START Data listing

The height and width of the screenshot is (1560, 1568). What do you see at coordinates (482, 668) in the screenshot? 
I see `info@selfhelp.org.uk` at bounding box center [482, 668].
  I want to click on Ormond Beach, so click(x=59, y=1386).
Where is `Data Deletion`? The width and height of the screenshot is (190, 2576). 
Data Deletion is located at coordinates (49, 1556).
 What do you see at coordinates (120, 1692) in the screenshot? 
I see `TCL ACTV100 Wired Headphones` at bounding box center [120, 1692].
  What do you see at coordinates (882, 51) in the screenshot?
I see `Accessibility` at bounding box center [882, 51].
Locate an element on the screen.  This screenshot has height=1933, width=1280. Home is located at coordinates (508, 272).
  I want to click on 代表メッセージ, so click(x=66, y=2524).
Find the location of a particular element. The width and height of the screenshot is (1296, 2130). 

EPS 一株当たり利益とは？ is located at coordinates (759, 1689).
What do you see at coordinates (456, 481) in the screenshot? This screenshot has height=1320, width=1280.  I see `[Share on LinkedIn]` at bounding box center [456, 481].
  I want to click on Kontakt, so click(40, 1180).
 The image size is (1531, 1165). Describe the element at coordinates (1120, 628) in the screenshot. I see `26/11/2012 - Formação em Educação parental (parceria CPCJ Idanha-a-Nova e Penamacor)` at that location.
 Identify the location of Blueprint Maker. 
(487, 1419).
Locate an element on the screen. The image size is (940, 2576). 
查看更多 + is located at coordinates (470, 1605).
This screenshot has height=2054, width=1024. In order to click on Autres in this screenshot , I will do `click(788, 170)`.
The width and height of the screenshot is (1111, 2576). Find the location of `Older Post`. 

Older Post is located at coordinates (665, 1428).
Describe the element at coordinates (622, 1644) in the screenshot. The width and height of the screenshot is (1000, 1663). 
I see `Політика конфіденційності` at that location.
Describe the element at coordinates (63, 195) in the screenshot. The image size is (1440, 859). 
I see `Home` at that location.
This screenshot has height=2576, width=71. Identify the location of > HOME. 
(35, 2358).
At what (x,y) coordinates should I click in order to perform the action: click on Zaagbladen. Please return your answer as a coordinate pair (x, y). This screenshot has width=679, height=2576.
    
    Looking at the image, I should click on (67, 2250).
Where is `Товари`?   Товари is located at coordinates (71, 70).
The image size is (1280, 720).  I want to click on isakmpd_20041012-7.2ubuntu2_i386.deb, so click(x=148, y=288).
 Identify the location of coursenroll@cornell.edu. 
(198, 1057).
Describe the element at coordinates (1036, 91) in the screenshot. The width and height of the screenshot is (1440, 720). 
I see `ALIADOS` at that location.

END Data listing

Problem requirements: Reproduce every record above exactly.

Solved problem:
The height and width of the screenshot is (1560, 1568). What do you see at coordinates (482, 668) in the screenshot? 
I see `info@selfhelp.org.uk` at bounding box center [482, 668].
  I want to click on Ormond Beach, so click(x=59, y=1386).
Where is `Data Deletion`? The width and height of the screenshot is (190, 2576). 
Data Deletion is located at coordinates (49, 1556).
 What do you see at coordinates (120, 1692) in the screenshot? 
I see `TCL ACTV100 Wired Headphones` at bounding box center [120, 1692].
  What do you see at coordinates (882, 51) in the screenshot?
I see `Accessibility` at bounding box center [882, 51].
Locate an element on the screen.  This screenshot has height=1933, width=1280. Home is located at coordinates (508, 272).
  I want to click on 代表メッセージ, so click(x=66, y=2524).
Find the location of a particular element. The width and height of the screenshot is (1296, 2130). 

EPS 一株当たり利益とは？ is located at coordinates (759, 1689).
What do you see at coordinates (456, 481) in the screenshot? This screenshot has height=1320, width=1280.  I see `[Share on LinkedIn]` at bounding box center [456, 481].
  I want to click on Kontakt, so click(40, 1180).
 The image size is (1531, 1165). Describe the element at coordinates (1120, 628) in the screenshot. I see `26/11/2012 - Formação em Educação parental (parceria CPCJ Idanha-a-Nova e Penamacor)` at that location.
 Identify the location of Blueprint Maker. 
(487, 1419).
Locate an element on the screen. The image size is (940, 2576). 
查看更多 + is located at coordinates (470, 1605).
This screenshot has height=2054, width=1024. In order to click on Autres in this screenshot , I will do `click(788, 170)`.
The width and height of the screenshot is (1111, 2576). Find the location of `Older Post`. 

Older Post is located at coordinates (665, 1428).
Describe the element at coordinates (622, 1644) in the screenshot. The width and height of the screenshot is (1000, 1663). 
I see `Політика конфіденційності` at that location.
Describe the element at coordinates (63, 195) in the screenshot. The image size is (1440, 859). 
I see `Home` at that location.
This screenshot has height=2576, width=71. Identify the location of > HOME. 
(35, 2358).
At what (x,y) coordinates should I click in order to perform the action: click on Zaagbladen. Please return your answer as a coordinate pair (x, y). This screenshot has width=679, height=2576.
    
    Looking at the image, I should click on (67, 2250).
Where is `Товари`?   Товари is located at coordinates (71, 70).
The image size is (1280, 720).  I want to click on isakmpd_20041012-7.2ubuntu2_i386.deb, so click(x=148, y=288).
 Identify the location of coursenroll@cornell.edu. 
(198, 1057).
Describe the element at coordinates (1036, 91) in the screenshot. The width and height of the screenshot is (1440, 720). 
I see `ALIADOS` at that location.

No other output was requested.